Reversible parsing libries such as syntax allow us to write a single syntax description and instantiate it both as a parser and a pretty printer.
Motivation
Consider the following data type:
data Platform = Plaftorm Architecture Kernel
data Architecture
= Amd64
| Arm64
| RiscV64
data Kernel
= Darwin
| Linux
| Windows
With this type we can represent a subset of Nix platform strings:
[
"aarch64-darwin"
"aarch64-linux"
"armv6l-linux"
"armv7l-linux"
"i686-linux"
"powerpc64le-linux"
"riscv64-linux"
"x86_64-darwin"
"x86_64-freebsd"
"x86_64-linux"
...
]
Here is a naïve approach to serialising and deserialising these types:
printArchitecture :: Architecture -> String
printArchitecture Amd64 = "x86_64"
printArchitecture Arm64 = "aarch64"
printArchitecture RiscV64 = "riscv64"
parseArchitecture :: String -> Maybe Architecture
parseArchitecture "x86_64" = Just Amd64
parseArchitecture "aarch64" = Just Arm64
parseArchitecture "riscv64" = Just RiscV64
parseArchitecture _ = Nothing
printKernel :: Kernel -> String
printKernel Darwin = "darwin"
printKernel Linux = "linux"
printKernel Windows = "windows"
parseKernel :: String -> Maybe Kernel
parseKernel "darwin" = Just Darwin
parseKernel "linux" = Just Linux
parseKernel "windows" = Just Windows
parseKernel _ = Nothing
printPlatform :: Platform -> String
printPlatform (Platform arch kernel) =
mconcat
[ printArchitecture arch
, "-"
, printKernel kernel
]
parsePlatform :: String -> Maybe Platform
parsePlatform str =
case Data.List.Extra.split (== '-') str of
[archStr, kernelStr] -> do
arch <- parseArchitecture archStr
kernel <- parseKernel kernelStr
pure $ Platform arch kernel
_ -> Nothing
This code has quite a bit of duplication. We can reduce the duplication by expressing sum type parse
in terms of print
:
parseArchitecture :: String -> Maybe Architecture
parseArchitecture str = find (\a -> printArchitecture a == str) [Amd64, Arm64, RiscV64]
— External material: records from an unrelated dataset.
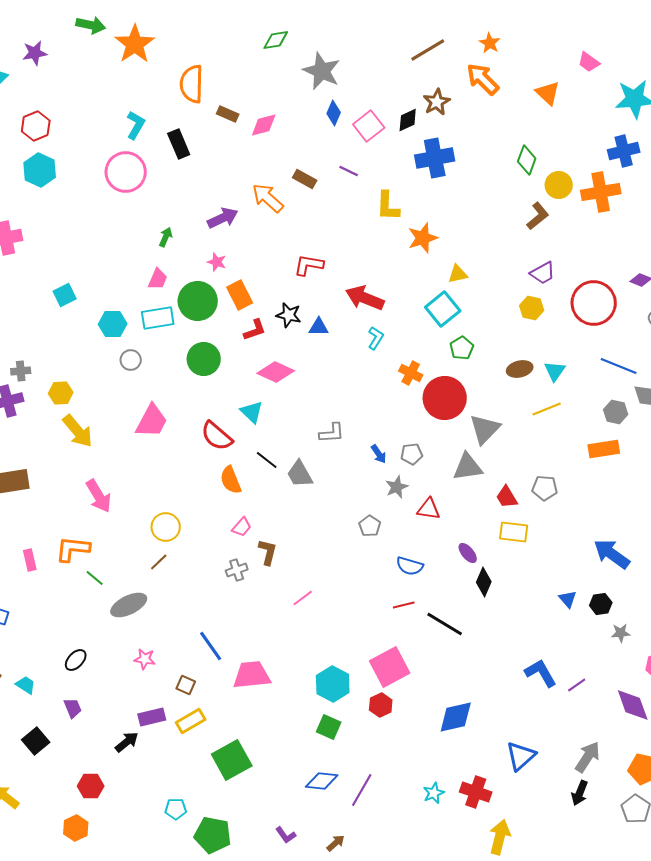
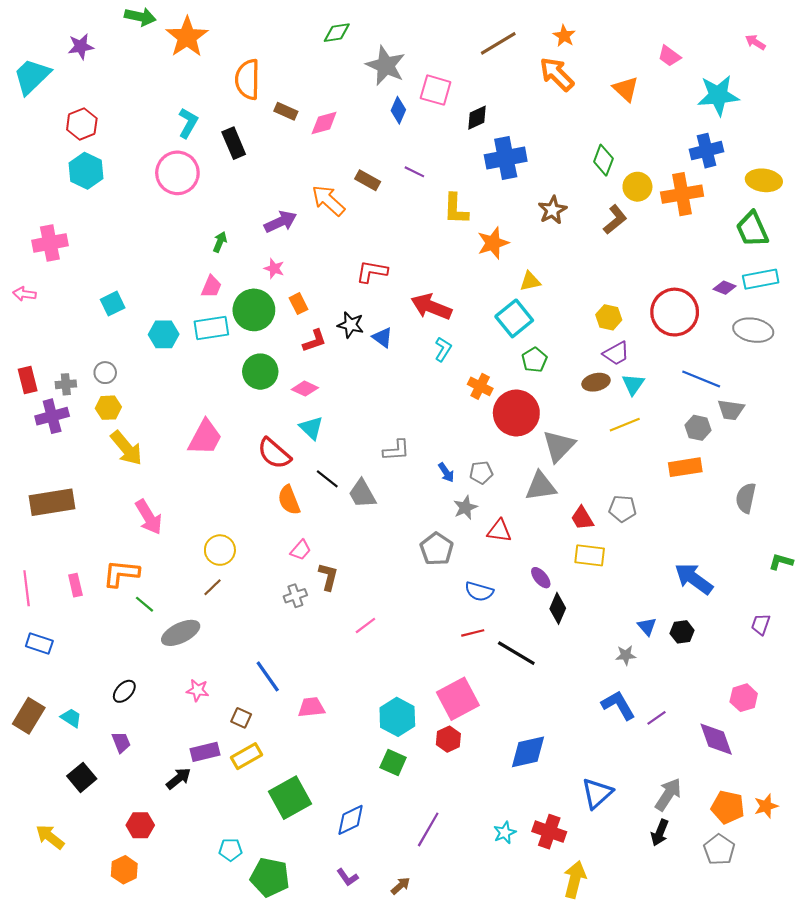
brown star: (437, 102) -> (552, 210), moved
pink square: (369, 126) -> (436, 90), moved, turned -36
purple trapezoid: (543, 273) -> (616, 353), moved
orange rectangle: (240, 295) -> (299, 304), size x0.7
blue triangle: (319, 327) -> (382, 338), turned 35
gray circle: (131, 360) -> (105, 373), moved
pink diamond: (276, 372) -> (305, 389), moved, size x0.7
gray pentagon: (370, 526) -> (437, 549), size x1.4
gray star: (621, 633) -> (626, 655), moved
pink trapezoid: (252, 675) -> (311, 707), size x0.7
blue diamond: (322, 781) -> (351, 820), moved, turned -32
parseKernel :: String -> Maybe Kernel
parseKernel str = find (\k -> printKernel k == str) [Darwin, Linux, Windows]
And even further if we can derive Bounded
and Enum
on our sum types:
parseArchitecture :: String -> Maybe Architecture
parseArchitecture str = find (\a -> printArchitecture a == str) [minBound .. maxBound]
parseKernel :: String -> Maybe Kernel
parseKernel str = find (\k -> printKernel k == str) [minBound .. maxBound]
Is it possible to express parsePlatform
in terms of printPlatform
and deduplicate the special handling of '-'
?
In Haskell, the answer is always yes 1 !
One syntax to rule them all
{-# LANGUAGE TemplateHaskell #-}
import Control.Lens.TH (makePrisms)
import Control.SIArrow ((/$/), (/$~/), (/*/), (/+/))
import Data.Syntax qualified as S
import Data.Syntax.Char (SyntaxText)
$(makePrisms ''Architecture)
$(makePrisms ''Kernel)
$(makePrisms ''Platform)
architecture :: (SyntaxText syn) => syn () Architecture
architecture =
_Amd64 /$/ S.string "x86_64"
/+/ _Arm64 /$/ S.string "aarch64"
/+/ _RiscV64 /$/ S.string "riscv64"
kernel :: (SyntaxText syn) => syn () Kernel
kernel =
_Darwin /$/ S.string "darwin"
/+/ _Linux /$/ S.string "linux"
/+/ _Windows /$/ S.string "windows"
platform :: (SyntaxText syn) => syn () Platform
platform = _Platform /$~ architecture /*/ S.char '-' /*/ kernel
We can now parse and pretty-print platform strings without any repetition:
import Data.Attoparsec.Text.Lazy qualified as AP
import Data.Syntax.Attoparsec.Text.Lazy qualified as S
import Data.Text.Lazy (Text)
import Data.Text.Lazy.Builder qualified as T
parsePlatform :: Text -> Either String Platform
parsePlatform t =
case AP.parse (S.getParser_ platform <* AP.skipSpace <* AP.endOfInput) t of
AP.Fail _ _ err -> Left err
AP.Done _ p -> Right p
printPlatform :: Platform -> Text
printPlatform = T.toLazyText . fromRight . S.runPrinter_ platform
-
1
Often short for yes, but …